A line is going around Wall Street: the S&P 500’s Shiller P/E (CAPE) has hit 41, above where it stood before the 1929 crash, therefore collapse is imminent. This is market timing at its most linear — treating a static valuation number as a countdown clock suspended overhead, as if the market must drop the instant the needle touches some mark.

But high valuation has never crushed a market by itself. Expensive has never been the reason things turn.

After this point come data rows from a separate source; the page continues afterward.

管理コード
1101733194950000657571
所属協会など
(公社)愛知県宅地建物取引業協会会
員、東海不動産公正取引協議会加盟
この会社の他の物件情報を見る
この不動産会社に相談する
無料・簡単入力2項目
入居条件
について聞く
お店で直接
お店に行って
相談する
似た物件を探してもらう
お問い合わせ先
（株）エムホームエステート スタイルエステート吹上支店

The error is in the mental picture. Most people imagine valuation as a ceiling pressing down from outside: the higher it gets, the closer the collapse. But valuation is not suspended outside the market — it is a node inside the credit network. Price is part of credit; valuation is part of credit. A high valuation does not sit passively waiting to be punctured. It actively supplies its own blood: high prices create collateral, collateral creates credit, credit creates buying, buying lifts prices. It is a loop climbing on its own shoulders — reflexivity in its purest form: the high valuation is manufacturing the very credit that supports the high valuation. In that sense, the moment a bubble is most “expensive” is often the moment it is self-reinforcing most fiercely — and hardest to kill.

So the true reversal never arrives at “expensive reaches some number.” It arrives when liquidity hits its physical limit. On the way up: (1) high valuations attract marginal money, (2) marginal money lifts collateral values, (3) collateral values carry more leverage — the higher the valuation, the happier the machine spins. Only when the marginal dollar fails to arrive, the marginal buyer disappears, and leverage is forced to unwind does the chain snap at some link — then (1′) collateral gets run on, (2′) funding drains out, (3′) valuation is punctured, and the whole loop floods back downhill. What crushes it is not that valuation got too high. It is that the money ran out. What breaks a bubble is never price — it is liquidity.

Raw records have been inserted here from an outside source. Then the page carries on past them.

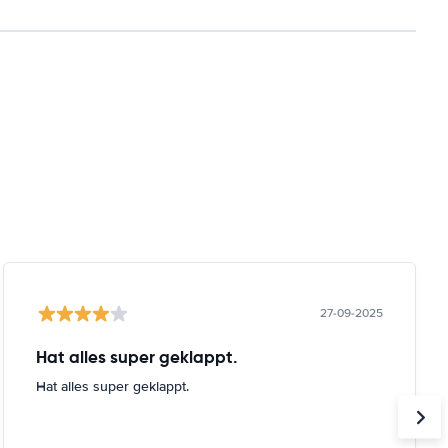
27-09-2025
Hat alles super geklappt.
Hat alles super geklappt.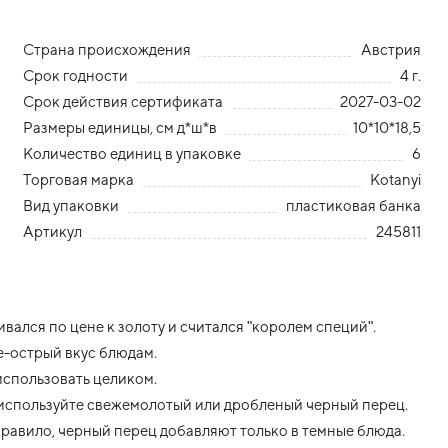
Страна происхождения
Австрия
Срок годности
4 г.
Срок действия сертификата
2027-03-02
Размеры единицы, см д*ш*в
10*10*18,5
Количество единиц в упаковке
6
Торговая марка
Kotanyi
Вид упаковки
пластиковая банка
Артикул
245811
ался по цене к золоту и считался "королем специй".
е-острый вкус блюдам.
использовать целиком.
 используйте свежемолотый или дробленый черный перец.
правило, черный перец добавляют только в темные блюда.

Look back at the tops everyone cites: not one was crushed by a valuation number. In 1929, 2000, 2021, valuations had been “absurdly expensive” long before the crash — and the market climbed a great deal further anyway. Investors who time with CAPE tend to get vertigo halfway up the mountain, step off, and watch it double again. Keynes settled this long ago: “Markets can stay irrational longer than you can stay solvent.” Valuation can answer is it expensive; it cannot answer when does it fall. Taking the answer to the first question as the answer to the second is itself a serious collapse of dimensions.

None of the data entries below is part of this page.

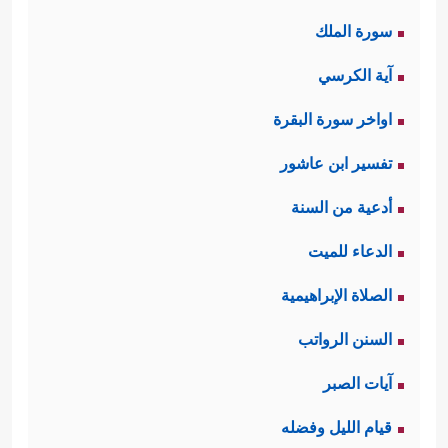
سورة الملك
آية الكرسي
اواخر سورة البقرة
تفسير ابن عاشور
أدعية من السنة
الدعاء للميت
الصلاة الإبراهيمية
السنن الرواتب
آيات الصبر
قيام الليل وفضله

None of this says valuation is useless. The opposite: valuation is an excellent mirror — it reflects the greed in the crowd, the looseness of credit, the temperature of the narrative. A CAPE of 41 tells you faithfully how much the market is paying for the future and how thin a cushion it has kept. But a mirror is for seeing yourself clearly, not a whip for beating the market. Recognizing “this is very expensive” is clarity; deducing “so it crashes now” is a different thing — the arrogance of believing you can compute the detonation point of a complex system. Real humility is admitting you cannot compute the top, and instead watching the one physical boundary that matters: is money still flowing in, and can the marginal unit of leverage still be added.

In the end, high valuation is an effect, not a cause — a gauge of sentiment and credit expansion written into price, not a detonator that can fire itself. It crushes no one on its own. What decides life and death is always that invisible line drawn overhead — the physical limit of liquidity. Before it is breached, the most expensive market can stay expensive far longer; after it is breached, no valuation is cheap enough to catch the fall.

Valuation answers only "is it expensive," never "when does it fall"; what topples a bubble is never the price being too high — it is the money, running out.